"""
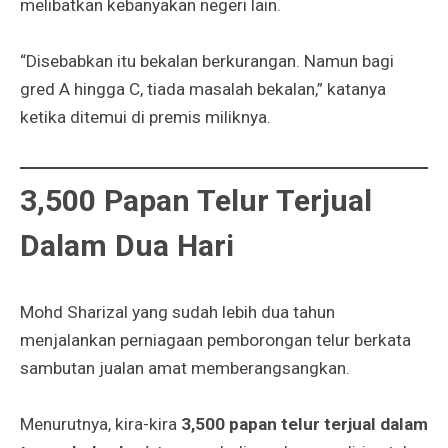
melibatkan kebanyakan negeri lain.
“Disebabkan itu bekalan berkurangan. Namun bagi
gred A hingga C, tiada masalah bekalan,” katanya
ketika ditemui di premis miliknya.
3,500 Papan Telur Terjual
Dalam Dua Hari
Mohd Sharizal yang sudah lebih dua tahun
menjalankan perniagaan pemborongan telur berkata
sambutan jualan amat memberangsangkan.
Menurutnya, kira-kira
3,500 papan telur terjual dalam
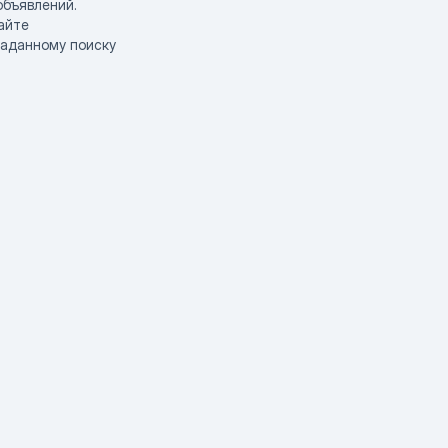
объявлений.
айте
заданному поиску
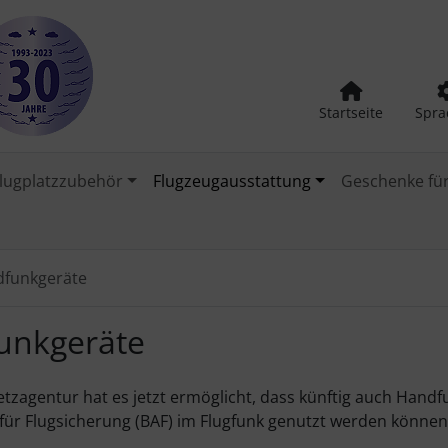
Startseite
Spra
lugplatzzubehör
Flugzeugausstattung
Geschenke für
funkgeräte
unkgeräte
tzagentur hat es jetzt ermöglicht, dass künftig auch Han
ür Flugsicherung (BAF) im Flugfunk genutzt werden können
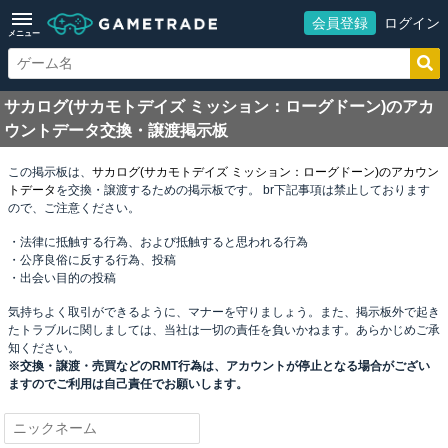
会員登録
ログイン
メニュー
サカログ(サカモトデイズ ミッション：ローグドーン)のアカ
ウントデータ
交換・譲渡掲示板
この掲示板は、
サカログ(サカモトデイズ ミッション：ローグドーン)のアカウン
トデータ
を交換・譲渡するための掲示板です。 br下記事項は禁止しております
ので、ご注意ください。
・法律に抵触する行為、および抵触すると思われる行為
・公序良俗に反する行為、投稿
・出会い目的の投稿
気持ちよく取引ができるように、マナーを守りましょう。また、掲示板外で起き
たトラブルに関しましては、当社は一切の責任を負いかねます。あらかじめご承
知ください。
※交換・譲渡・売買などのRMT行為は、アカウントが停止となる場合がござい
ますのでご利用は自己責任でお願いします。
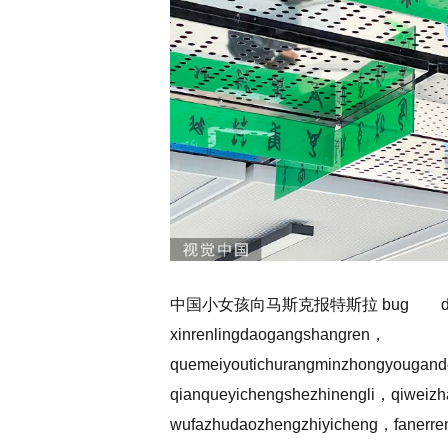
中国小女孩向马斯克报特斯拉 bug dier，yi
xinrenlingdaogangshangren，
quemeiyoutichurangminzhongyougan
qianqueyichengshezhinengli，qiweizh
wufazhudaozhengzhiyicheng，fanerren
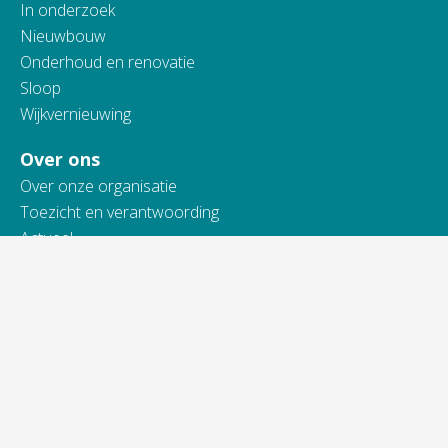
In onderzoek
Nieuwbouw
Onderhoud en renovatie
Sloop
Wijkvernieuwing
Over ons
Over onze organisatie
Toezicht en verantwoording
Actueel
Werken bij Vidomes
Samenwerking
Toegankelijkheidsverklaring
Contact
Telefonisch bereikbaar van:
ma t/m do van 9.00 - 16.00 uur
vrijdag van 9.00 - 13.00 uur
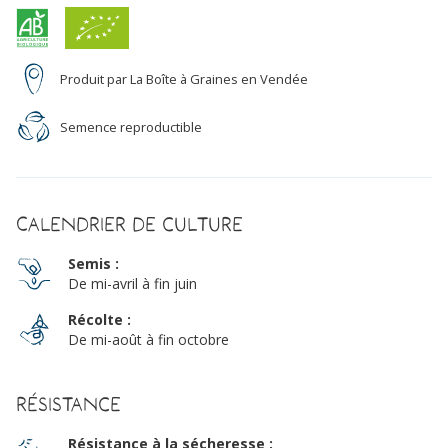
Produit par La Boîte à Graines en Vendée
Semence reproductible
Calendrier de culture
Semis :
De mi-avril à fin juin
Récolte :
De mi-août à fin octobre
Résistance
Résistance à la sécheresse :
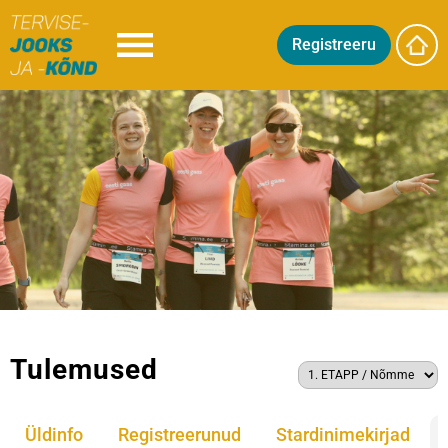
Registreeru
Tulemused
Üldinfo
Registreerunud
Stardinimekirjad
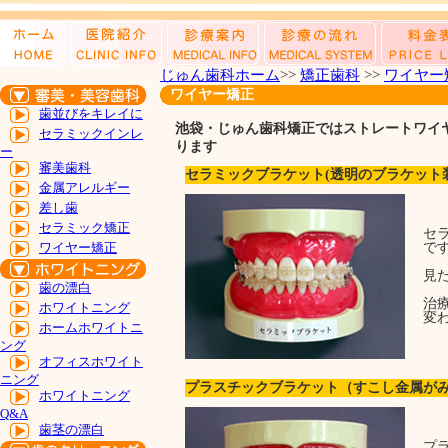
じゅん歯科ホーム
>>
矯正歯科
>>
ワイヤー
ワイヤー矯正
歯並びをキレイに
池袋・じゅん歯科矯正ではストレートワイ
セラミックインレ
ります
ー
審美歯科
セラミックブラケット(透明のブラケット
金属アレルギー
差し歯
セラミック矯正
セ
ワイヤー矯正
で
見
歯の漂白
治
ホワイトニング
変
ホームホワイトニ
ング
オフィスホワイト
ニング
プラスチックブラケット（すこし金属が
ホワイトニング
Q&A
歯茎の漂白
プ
"""
WHAT TO WORK ON: Word for word, restate all of the material above except its pictures.

THE COMPLETED TASK:
melibatkan kebanyakan negeri lain.
“Disebabkan itu bekalan berkurangan. Namun bagi
gred A hingga C, tiada masalah bekalan,” katanya
ketika ditemui di premis miliknya.
3,500 Papan Telur Terjual
Dalam Dua Hari
Mohd Sharizal yang sudah lebih dua tahun
menjalankan perniagaan pemborongan telur berkata
sambutan jualan amat memberangsangkan.
Menurutnya, kira-kira
3,500 papan telur terjual dalam
объявлений.
айте
заданному поиску
Startseite
Spra
lugplatzzubehör
Flugzeugausstattung
Geschenke für
funkgeräte
unkgeräte
tzagentur hat es jetzt ermöglicht, dass künftig auch Han
ür Flugsicherung (BAF) im Flugfunk genutzt werden können
会員登録
ログイン
メニュー
サカログ(サカモトデイズ ミッション：ローグドーン)のアカ
ウントデータ
交換・譲渡掲示板
この掲示板は、
サカログ(サカモトデイズ ミッション：ローグドーン)のアカウン
トデータ
を交換・譲渡するための掲示板です。 br下記事項は禁止しております
ので、ご注意ください。
・法律に抵触する行為、および抵触すると思われる行為
・公序良俗に反する行為、投稿
・出会い目的の投稿
気持ちよく取引ができるように、マナーを守りましょう。また、掲示板外で起き
たトラブルに関しましては、当社は一切の責任を負いかねます。あらかじめご承
知ください。
※交換・譲渡・売買などのRMT行為は、アカウントが停止となる場合がござい
ますのでご利用は自己責任でお願いします。
中国小女孩向马斯克报特斯拉 bug dier，yi
xinrenlingdaogangshangren，
quemeiyoutichurangminzhongyougan
qianqueyichengshezhinengli，qiweizh
wufazhudaozhengzhiyicheng，fanerren
In onderzoek
Nieuwbouw
Onderhoud en renovatie
Sloop
Wijkvernieuwing
Over ons
Over onze organisatie
Toezicht en verantwoording
Actueel
Werken bij Vidomes
Samenwerking
Toegankelijkheidsverklaring
Contact
Telefonisch bereikbaar van:
ma t/m do van 9.00 - 16.00 uur
vrijdag van 9.00 - 13.00 uur
Produit par La Boîte à Graines en Vendée
Semence reproductible
Calendrier de culture
Semis :
De mi-avril à fin juin
Récolte :
De mi-août à fin octobre
Résistance
Résistance à la sécheresse :
Registreeru
Tulemused
Üldinfo
Registreerunud
Stardinimekirjad
じゅん歯科ホーム
>>
矯正歯科
>>
ワイヤー
ワイヤー矯正
歯並びをキレイに
池袋・じゅん歯科矯正ではストレートワイ
セラミックインレ
ります
ー
審美歯科
セラミックブラケット(透明のブラケット
金属アレルギー
差し歯
セラミック矯正
セ
ワイヤー矯正
で
見
歯の漂白
治
ホワイトニング
変
ホームホワイトニ
ング
オフィスホワイト
ニング
プラスチックブラケット（すこし金属が
ホワイトニング
Q&A
歯茎の漂白
プ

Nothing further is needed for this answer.